"What if it's your mother?" I fret at last.
Jonathan zaps up the volume on the TV. It takes nerve, this game.
The ringing of a telephone falls into three phases. Phase one - a simple decision: to answer or not. Opt for the latter, and you get to phase two: noise turns pushy (who the hell is this person who won't give up?). And then final, infuriating phase three when, because it may stop at any moment (and you are now taking bets as to the identity of this interruptive maniac), you experience a whole new temptation: to rush to it after all.
I'm in phase three (you always are) when the ringing stops.
I jump out of bed and dial 1471.
This is a Fun New Game. You dial and a computerised voice divulges the would-have-been caller's number. It's an intoxicating thrill - subtly and instantly giving you the upper hand over the phantom phoner.
Devastatingly, this time, "No number is stored."
"I don't believe it."
"Could be phoning on Mercury," says Jonathan, who Knows Everything. "I've got a feeling it doesn't register with Mercury."
"I don't know. It makes a kind of sense. By the way, do you realise you smell like a PE teacher?"

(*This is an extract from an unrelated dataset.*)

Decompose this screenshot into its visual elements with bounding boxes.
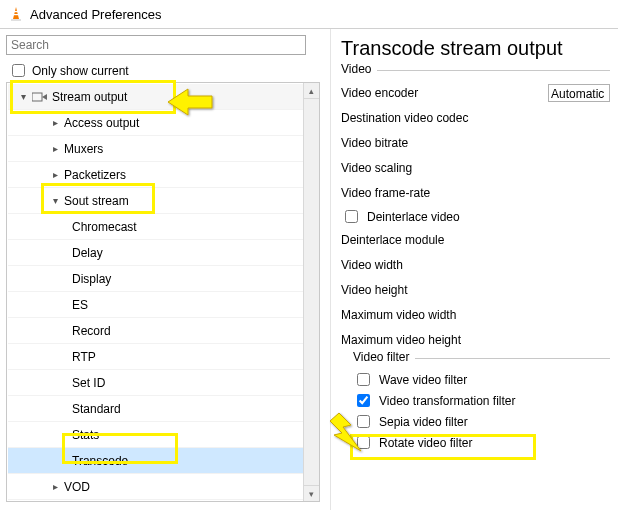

Half an hour ago, I rubbed my stiff, aching shoulders with Marjoram and Eucalyptus Energising Body Oil. Unlike the kindly, bearded men in sex manuals, Jonathan won't massage - says it's boring and hurts his fingers.
"You just need tracksuit bottoms and a whistle round your neck," he continues. I ignore him - back to the last of the Sioux.
The phone starts again. "Oh, God."
It rings for even longer this time. There is only one thing worse than a phone you have to answer and that's a phone you've decided not to answer.
The moment it stops: 1471.
"What the hell are you doing now?" Jonathan says, turning his empty egg shell over so it looks unbroken and new (troubling family ritual).
"I have never," he says, "seen someone put so much effort into Not Answering A Phone. No wonder your shoulders ache - look at the tension in your body."
I suppose that 1471 - designed to foil heavy breathers - is something of a poisoned chalice for the rest of us.
If it has taken away the phone abuser's anonymous, protective shell, it has simultaneously removed mine. Much as I want to know who was trying to call me, I don't think I want my own dialling habits laid bare at the touch of a button.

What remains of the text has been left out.